In fact, Jack had a strong suspicion it was the Syrian’s mole. Being high up in the U.S. government would give him both the juice and the means to steal Jack’s Glock and to get into Dennis’s house. Maybe he had even presented himself to the security detail, which would account for them being killed, as well as Paull.

“Jack?”

He let out a long-held breath. “Nona, there’s a mole inside the government.”

“How high up?”

“Very high. Dennis asked me to the late-night meeting outside the office to tell me about his suspicions. He wanted me to find the mole.”

“Well, that’s going to be impossible now.”

“Good for the mole; bad for me.” The thought of other people—most notably the mole—being privy to Pyotr Legere, Dennis’s contact, sent a chill through him. Legere might be the only person on earth who could save him. If Jack could obtain evidence of his treachery, he had a shot at clearing himself.

“By the time I got there,” Nona said, “the place was crawling with feds.”

“Homeland security?”

“They showed up later. FBI suits were the first on the scene, but there was also a CIA presence. I didn’t see much more than I told you. They elbowed me out of the way, like feds always do with Metro. I wouldn’t have been there at all but the commish has given me full leeway. He’s part of the mayor’s weekly poker game, so even the feds have to tread lightly with him.”

“Did you get a look at Dennis’s desk?”

“Sure. The whole crime scene.”

“Wait a minute. Dennis was found in his study?”

“Shot there, yeah. Why?”

“When I left he wasn’t there. I assumed he’d gone up to bed.”

She frowned. “Well, he sure as hell was shot and died in the study. I saw the body. No way had he been killed elsewhere and dragged there.”

“The desk?”

She nodded. “Yeah, I saw it—there was nothing on it—nothing at all.”

Someone has the dossier,
Jack thought,
and if he finds Legere first, I’m a dead man.

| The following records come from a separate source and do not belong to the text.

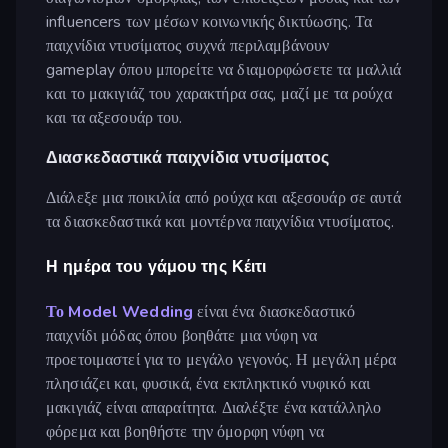
influencers των μέσων κοινωνικής δικτύωσης. Τα
παιχνίδια ντυσίματος συχνά περιλαμβάνουν
gameplay όπου μπορείτε να διαμορφώσετε τα μαλλιά
και το μακιγιάζ του χαρακτήρα σας, μαζί με τα ρούχα
και τα αξεσουάρ του.
Διασκεδαστικά παιχνίδια ντυσίματος
Διάλεξε μια ποικιλία από ρούχα και αξεσουάρ σε αυτά
τα διασκεδαστικά και μοντέρνα παιχνίδια ντυσίματος.
Η ημέρα του γάμου της Κέιτι
Το Model Wedding
είναι ένα διασκεδαστικό
παιχνίδι μόδας όπου βοηθάτε μια νύφη να
προετοιμαστεί για το μεγάλο γεγονός. Η μεγάλη μέρα
πλησιάζει και, φυσικά, ένα εκπληκτικό νυφικό και
μακιγιάζ είναι απαραίτητα. Διαλέξτε ένα κατάλληλο
φόρεμα και βοηθήστε την όμορφη νύφη να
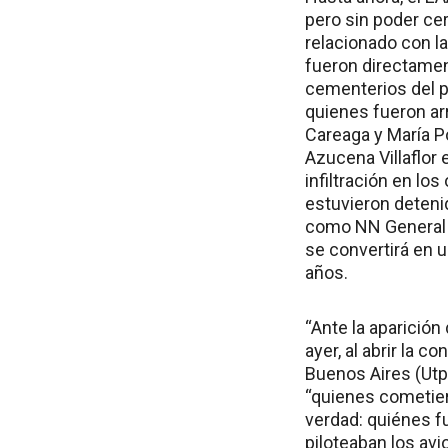
pero sin poder cer
relacionado con l
fueron directamen
cementerios del p
quienes fueron ar
Careaga y María P
Azucena Villaflor e
infiltración en l
estuvieron deteni
como NN General L
se convertirá en 
años.
“Ante la aparición
ayer, al abrir la 
Buenos Aires (Utp
“quienes cometier
verdad: quiénes f
piloteaban los av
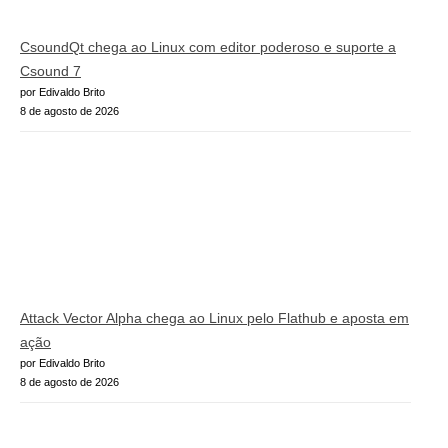
CsoundQt chega ao Linux com editor poderoso e suporte a
Csound 7
por Edivaldo Brito
8 de agosto de 2026
Attack Vector Alpha chega ao Linux pelo Flathub e aposta em
ação
por Edivaldo Brito
8 de agosto de 2026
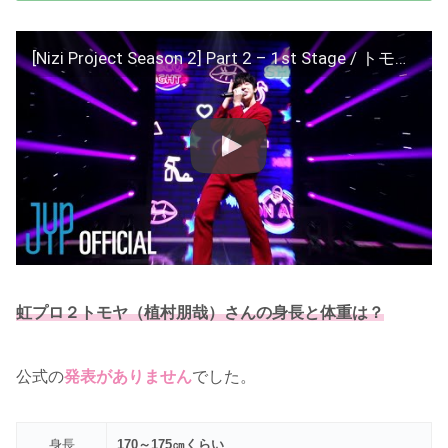
[Nizi Project Season 2] Part 2 – 1st Stage / トモヤ(TOMOYA) ♬Who's your mama? (feat. Jessi)
虹プロ２トモヤ（植村朋哉）さんの身長と体重は？
公式の
発表がありません
でした。
身長
170～175㎝くらい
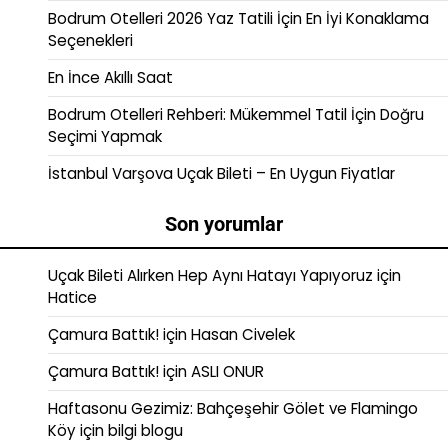
Bodrum Otelleri 2026 Yaz Tatili İçin En İyi Konaklama
Seçenekleri
En İnce Akıllı Saat
Bodrum Otelleri Rehberi: Mükemmel Tatil İçin Doğru
Seçimi Yapmak
İstanbul Varşova Uçak Bileti – En Uygun Fiyatlar
Son yorumlar
Uçak Bileti Alırken Hep Aynı Hatayı Yapıyoruz
için
Hatice
Çamura Battık!
için
Hasan Civelek
Çamura Battık!
için
ASLI ONUR
Haftasonu Gezimiz: Bahçeşehir Gölet ve Flamingo
Köy
için
bilgi blogu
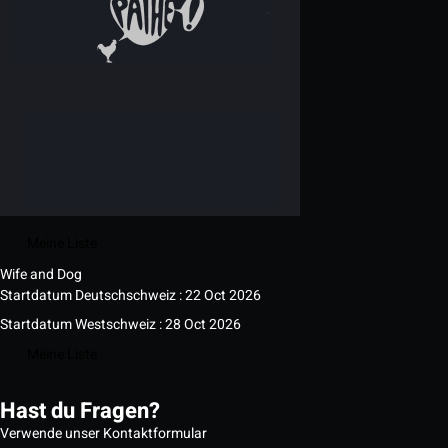
Meine Liste
Wife and Dog
Startdatum Deutschschweiz : 22 Oct 2026
Startdatum Westschweiz : 28 Oct 2026
Meine Liste
Hast du Fragen?
Verwende unser Kontaktformular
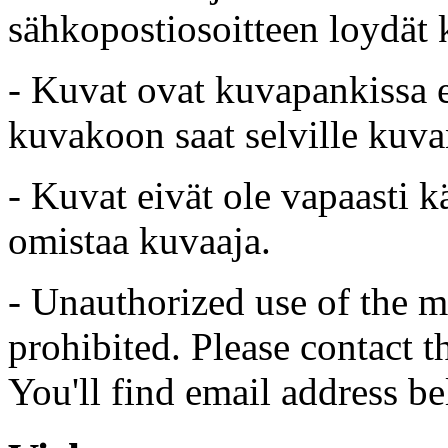
sähkopostiosoitteen loydät 
- Kuvat ovat kuvapankissa e
kuvakoon saat selville kuvan
- Kuvat eivät ole vapaasti k
omistaa kuvaaja.
- Unauthorized use of the mat
prohibited. Please contact t
You'll find email address be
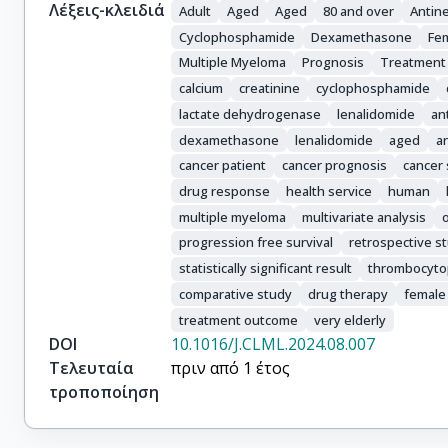
Ursuleac, Iulia

Λέξεις-κλειδιά
Adult
Aged
Aged
80 and over
Antin
Sretenovic, Aleksandra

Cyclophosphamide
Dexamethasone
Fe
Sevastoudi, Angeliki

Multiple Myeloma
Prognosis
Treatment
Batinic, Josip

calcium
creatinine
cyclophosphamide
Barbu, Sinziana

lactate dehydrogenase
lenalidomide
an
Roussou, Maria

dexamethasone
lenalidomide
aged
a
Gavriatopoulou, Maria

cancer patient
cancer prognosis
cancer 
Terpos, Evangelos

Dimopoulos, Meletios A.
drug response
health service
human
multiple myeloma
multivariate analysis
progression free survival
retrospective s
statistically significant result
thrombocyto
comparative study
drug therapy
female
treatment outcome
very elderly
DOI
10.1016/J.CLML.2024.08.007
Τελευταία
πριν από 1 έτος
τροποποίηση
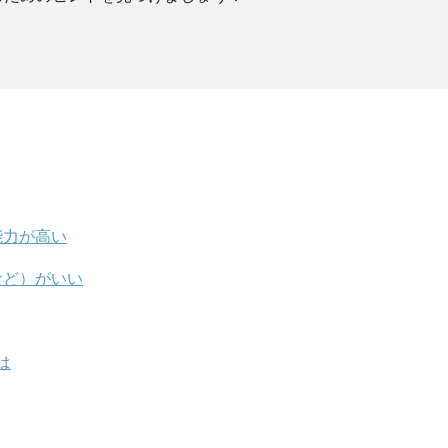
能力が高い
など）がいい
は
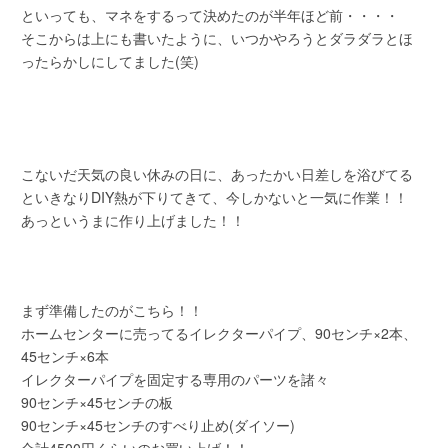
といっても、マネをするって決めたのが半年ほど前・・・・
そこからは上にも書いたように、いつかやろうとダラダラとほ
ったらかしにしてました(笑)
こないだ天気の良い休みの日に、あったかい日差しを浴びてる
といきなりDIY熱が下りてきて、今しかないと一気に作業！！
あっというまに作り上げました！！
まず準備したのがこちら！！
ホームセンターに売ってるイレクターパイプ、90センチ×2本、
45センチ×6本
イレクターパイプを固定する専用のパーツを諸々
90センチ×45センチの板
90センチ×45センチのすべり止め(ダイソー)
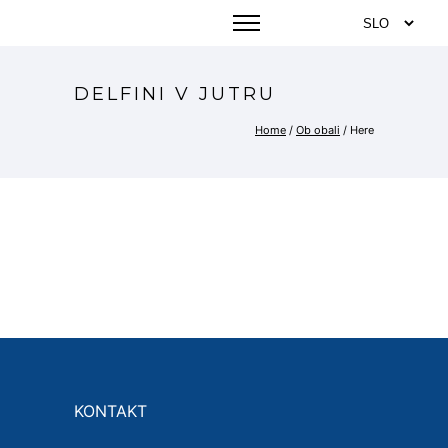
DELFINI V JUTRU
Home
/
Ob obali
/ Here
KONTAKT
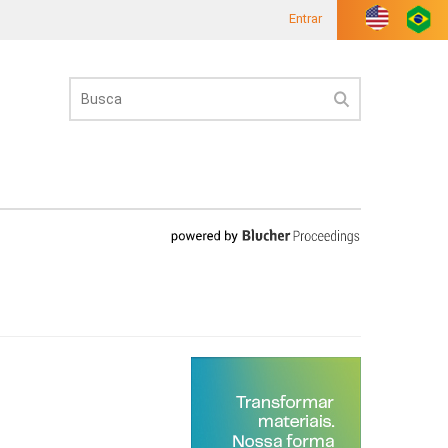
Entrar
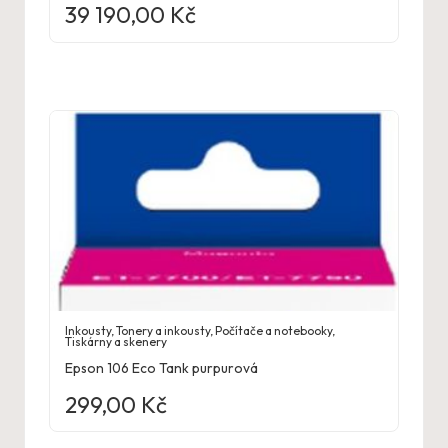
39 190,00
Kč
Inkousty
,
Tonery a inkousty
,
Počítače a notebooky
,
Tiskárny a skenery
Epson 106 Eco Tank purpurová
299,00
Kč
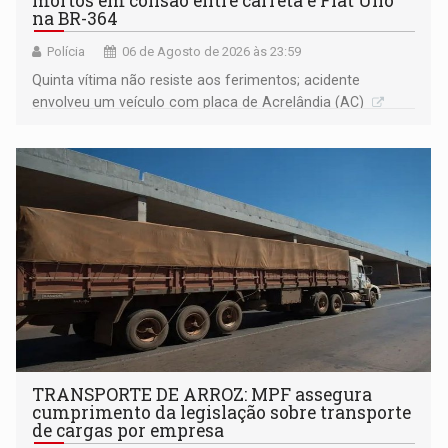
mortos em colisão entre carreta e Fiat Uno
na BR-364
Polícia
06 de Agosto de 2026 às 23:59
Quinta vítima não resiste aos ferimentos; acidente
envolveu um veículo com placa de Acrelândia (AC)
TRANSPORTE DE ARROZ: MPF assegura
cumprimento da legislação sobre transporte
de cargas por empresa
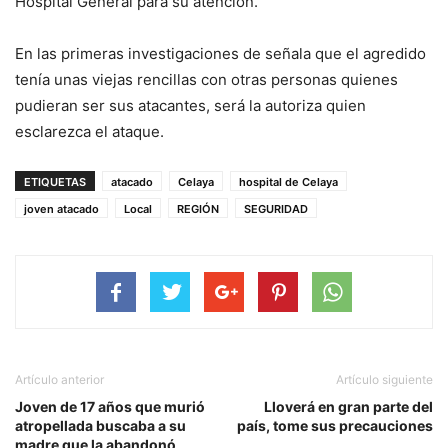
Hospital General para su atención.
En las primeras investigaciones de señala que el agredido
tenía unas viejas rencillas con otras personas quienes
pudieran ser sus atacantes, será la autoriza quien
esclarezca el ataque.
ETIQUETAS
atacado
Celaya
hospital de Celaya
joven atacado
Local
REGIÓN
SEGURIDAD
Artículo anterior
Artículo siguiente
Joven de 17 años que murió
Lloverá en gran parte del
atropellada buscaba a su
país, tome sus precauciones
madre que la abandonó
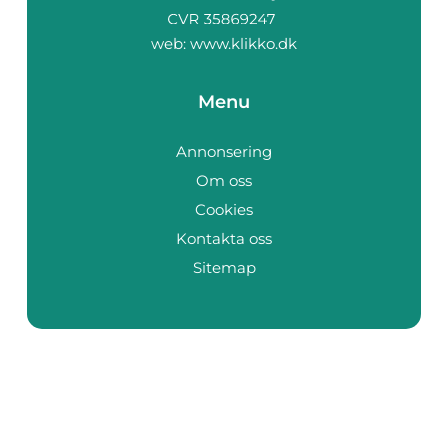
web:
www.klikko.dk
Menu
Annonsering
Om oss
Cookies
Kontakta oss
Sitemap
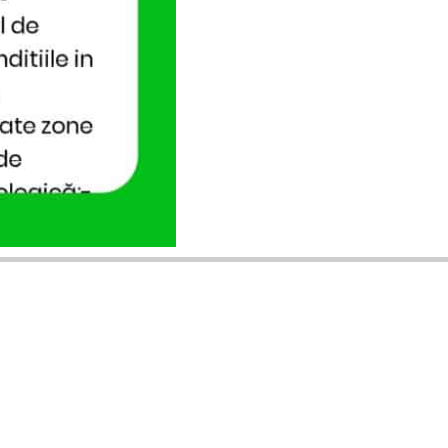
ANUNȚURI DIN JUDEȚUL TĂU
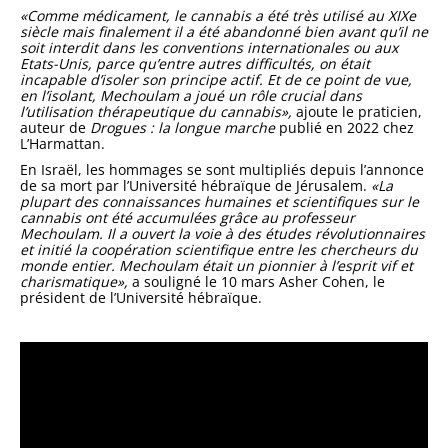
«Comme médicament, le cannabis a été très utilisé au XIXe
siècle mais finalement il a été abandonné bien avant qu’il ne
soit interdit dans les conventions internationales ou aux
Etats-Unis, parce qu’entre autres difficultés, on était
incapable d’isoler son principe actif. Et de ce point de vue,
en l’isolant, Mechoulam a joué un rôle crucial dans
l’utilisation thérapeutique du cannabis»,
ajoute le praticien,
auteur de
Drogues : la longue marche
publié en 2022 chez
L’Harmattan.
En Israël, les hommages se sont multipliés depuis l’annonce
de sa mort par l’Université hébraïque de Jérusalem.
«La
plupart des connaissances humaines et scientifiques sur le
cannabis ont été accumulées grâce au professeur
Mechoulam. Il a ouvert la voie à des études révolutionnaires
et initié la coopération scientifique entre les chercheurs du
monde entier. Mechoulam était un pionnier à l’esprit vif et
charismatique»,
a souligné le 10 mars Asher Cohen, le
président de l’Université hébraïque.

At this moment, Nona drew up in front of a small detached house. “The first thing I have to do is find you a way out of here.” She put the SUV in park and got out. “Hang tight. I’ll be right back.”

Ten minutes later, she had returned with a large square leather bag. She fished out a packet and she handed it to him. Upon opening it, he found a sizable amount of money in dollars and Euros, as short list of names, a passport in the name of Edward Griffiths, and an official photo ID.

“That money should hold you for a while,” Nona said. “The names on that list are all reliable, all specialists. Call them if you need their expertise.”

Jack flipped open the ID, then looked up at her, stunned. “Edward Griffiths is an Interpol agent? How did a Metro police officer get all this?”

She laughed. “You’d be surprised at who I know. Lots of people here and there, and they all owe me. This guy—let’s call him Willie—got your photo off the Web and adapted it for the passport.”

“He must be some kind of genius,” Jack said, “what with all the antiforgery additions governments have layered on passport pages.”

“He can do anything,” Nona said. “Trust me, that document will hold up even under FBI scrutiny.”

“The Interpol ID, as well?”

“You’ll have to be careful with that.”